Sebastián Sepúlveda: Hacer cine como «cultivar tu propio jardín»

    Sebastián Sepúlveda no para. En los últimos años no solo ha editado las películas El club (2105), Jackie (2016) y Ema (2109) de Pablo Larraín, sino que también ha tenido tiempo para Chicuarotes (2019) de Gael García Bernal. Cuando no está montando cine, está escribiendo o dirigiendo sus propias películas, como Las niñas Quispe (2013).

    Cuando empezamos a hablar estaba terminando el primer capítulo de la serie Lisey´s Story (2021), dirigido por Pablo Larraín, escrito por Stephen King y producido por JJ Abrams. 

    Es un gusto y un honor charlar con Sepúlveda (Concepción, Chile, 1972).

    CL: ¿Cómo te lleva la cuarentena? 

    SS: La cuarentena es un caos. Tengo dos niñas todo el tiempo encerradas; mi casa es una fábrica de comida y limpieza. Ninguno de los dos rubros son lo mío. Por eso cuesta más encontrar el tiempo para trabajar, porque tienes menos horas. Y tener montado afuera de la puerta un capítulo de la serie de Zombies no es bueno. Las pelis de zombies son buenas para verlas, no para vivir en una de ellas.

    ¿Cómo ves la salud del cine chileno actual?

    ¡Con COVID-19!  Engripada. Creo que es una etapa bastante dinámica para los chilenos que trabajan internacionalmente, pero va a ser durísima para los que producen en Chile, porque es un pequeño país con poco dinero. En Chile la gente solo va al cine a ver blockbusters; es muy escaso el cine indie, a nivel público. Claramente esto es una bomba nuclear en una aldea de gente que tiene hambre.

    Ahora, hay algo bueno en saber que uno tiene que sobrevivir; eso despierta… Saca a los cineastas del pensamiento virtuoso de que el espectador se debe someter a sus exigencias, y lo pone en un espacio de fragilidad donde humildemente cuenta una historia, y se vuelve más un acercamiento al relato de Sherezade en Las mil y una noches. Entonces hay que ser cuidadoso en contar bien una historia, elegirla sabiamente para no terminar con la cabeza cortada, o en otra profesión. Situaciones que, para quienes eligieron este trabajo tortuoso, son finalmente similares.

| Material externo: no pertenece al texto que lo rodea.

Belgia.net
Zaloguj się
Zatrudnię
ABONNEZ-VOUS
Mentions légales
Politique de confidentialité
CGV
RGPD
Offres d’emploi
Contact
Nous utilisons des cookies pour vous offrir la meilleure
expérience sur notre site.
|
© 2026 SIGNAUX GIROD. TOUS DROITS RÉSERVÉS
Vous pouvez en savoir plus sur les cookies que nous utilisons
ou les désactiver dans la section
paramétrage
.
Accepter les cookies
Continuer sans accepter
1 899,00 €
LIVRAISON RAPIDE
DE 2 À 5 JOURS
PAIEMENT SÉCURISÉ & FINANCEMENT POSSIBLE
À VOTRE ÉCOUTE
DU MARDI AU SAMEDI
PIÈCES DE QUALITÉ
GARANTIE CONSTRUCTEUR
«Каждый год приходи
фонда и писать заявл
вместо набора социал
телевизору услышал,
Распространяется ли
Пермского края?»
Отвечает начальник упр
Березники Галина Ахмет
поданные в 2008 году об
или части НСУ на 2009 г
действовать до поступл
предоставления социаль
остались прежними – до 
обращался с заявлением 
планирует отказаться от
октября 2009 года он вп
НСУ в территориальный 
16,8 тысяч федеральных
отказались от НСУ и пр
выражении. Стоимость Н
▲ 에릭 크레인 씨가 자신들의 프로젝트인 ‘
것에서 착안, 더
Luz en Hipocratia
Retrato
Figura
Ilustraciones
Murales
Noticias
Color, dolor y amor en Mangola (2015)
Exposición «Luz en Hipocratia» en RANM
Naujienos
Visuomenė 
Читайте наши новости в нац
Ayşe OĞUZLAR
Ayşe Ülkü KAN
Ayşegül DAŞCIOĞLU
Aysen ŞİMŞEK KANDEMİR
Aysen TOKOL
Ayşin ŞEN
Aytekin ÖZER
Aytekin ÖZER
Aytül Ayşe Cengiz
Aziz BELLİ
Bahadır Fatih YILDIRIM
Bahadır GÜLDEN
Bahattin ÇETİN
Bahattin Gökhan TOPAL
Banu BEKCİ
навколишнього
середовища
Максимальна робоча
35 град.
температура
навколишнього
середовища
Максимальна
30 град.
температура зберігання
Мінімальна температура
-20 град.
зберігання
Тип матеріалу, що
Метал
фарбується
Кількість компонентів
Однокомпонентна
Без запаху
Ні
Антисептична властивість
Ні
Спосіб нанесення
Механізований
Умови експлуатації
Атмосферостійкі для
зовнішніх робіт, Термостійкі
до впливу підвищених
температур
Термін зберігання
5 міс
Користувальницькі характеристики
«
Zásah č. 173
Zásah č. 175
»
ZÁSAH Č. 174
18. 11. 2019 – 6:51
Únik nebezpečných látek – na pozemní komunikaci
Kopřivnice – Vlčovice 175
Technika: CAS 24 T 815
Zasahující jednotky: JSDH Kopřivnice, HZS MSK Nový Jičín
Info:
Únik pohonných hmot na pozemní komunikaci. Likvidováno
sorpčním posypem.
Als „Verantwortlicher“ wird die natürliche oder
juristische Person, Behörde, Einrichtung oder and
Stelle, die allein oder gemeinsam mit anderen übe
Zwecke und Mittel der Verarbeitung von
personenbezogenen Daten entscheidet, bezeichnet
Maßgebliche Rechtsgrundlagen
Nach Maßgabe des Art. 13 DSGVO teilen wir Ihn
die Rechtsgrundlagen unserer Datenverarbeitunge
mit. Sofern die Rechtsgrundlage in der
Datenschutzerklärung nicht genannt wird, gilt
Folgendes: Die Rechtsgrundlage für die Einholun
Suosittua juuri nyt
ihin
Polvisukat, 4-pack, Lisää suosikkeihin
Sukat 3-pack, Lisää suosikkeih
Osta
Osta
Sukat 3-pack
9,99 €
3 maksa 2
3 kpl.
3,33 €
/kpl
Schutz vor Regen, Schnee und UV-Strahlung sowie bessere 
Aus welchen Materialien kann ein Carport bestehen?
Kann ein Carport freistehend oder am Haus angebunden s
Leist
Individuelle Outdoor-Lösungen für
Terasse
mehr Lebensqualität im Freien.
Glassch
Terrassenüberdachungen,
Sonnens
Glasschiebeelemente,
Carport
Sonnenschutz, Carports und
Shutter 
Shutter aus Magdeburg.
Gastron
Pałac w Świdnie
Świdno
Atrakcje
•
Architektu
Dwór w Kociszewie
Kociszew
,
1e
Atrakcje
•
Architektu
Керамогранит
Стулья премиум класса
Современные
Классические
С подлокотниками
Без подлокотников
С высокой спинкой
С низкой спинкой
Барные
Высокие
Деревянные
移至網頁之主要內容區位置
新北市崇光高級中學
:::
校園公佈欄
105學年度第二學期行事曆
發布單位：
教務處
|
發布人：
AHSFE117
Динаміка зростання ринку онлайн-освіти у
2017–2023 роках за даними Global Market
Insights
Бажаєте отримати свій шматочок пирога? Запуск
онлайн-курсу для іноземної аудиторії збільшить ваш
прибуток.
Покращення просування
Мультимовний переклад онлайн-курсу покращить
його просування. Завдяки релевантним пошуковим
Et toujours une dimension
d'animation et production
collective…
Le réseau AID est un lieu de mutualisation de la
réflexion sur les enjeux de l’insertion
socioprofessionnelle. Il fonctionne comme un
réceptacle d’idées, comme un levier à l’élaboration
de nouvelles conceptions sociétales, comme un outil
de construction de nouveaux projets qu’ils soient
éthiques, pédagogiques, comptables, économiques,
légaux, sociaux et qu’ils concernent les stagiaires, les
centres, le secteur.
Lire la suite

    ¿Qué fue lo último que dirigiste?

    Lo último que dirigí es mi peli Las niñas Quispe (2013). ¡Hace mucho tiempo! Me fue bien: fui a Venecia, la trataron con cariño las revistas de crítica americanas. La presenté en las salas francesas, y fue bien recibida. Traté de hacer un par de largos más y no resultaron por distintos motivos. Entonces decidí escribir la historia que estoy comenzando a mover actualmente. Ha tomado mucho tiempo. Demasiado. Pero mientras tanto edité El club (2105), Jackie (2016), Ema (2109).

    ¿Y lo último que editaste? 

     Lo último en que trabajé fue la edición del primer capítulo de la serie Lisey´s Story (2021) dirigido por Pablo Larraín, escrito por Stephen King y producido por JJ Abrams.  Todas estas experiencias han traído un reconocimiento de mi trabajo como editor que yo jamás hubiese esperado. En la agencia que me representa en Los Ángeles, somos diez editores. El que viene después de mí, por orden alfabético, es Jin-mo Yang, que editó Parasite. El siguiente es Joe Walker, el editor de Blade Runner 2049. Es como estar rodeado de Ferraris. Y uno se siente un Fiat. Pero no importa; hay que recordar que la Fiat compró a la Ferrari.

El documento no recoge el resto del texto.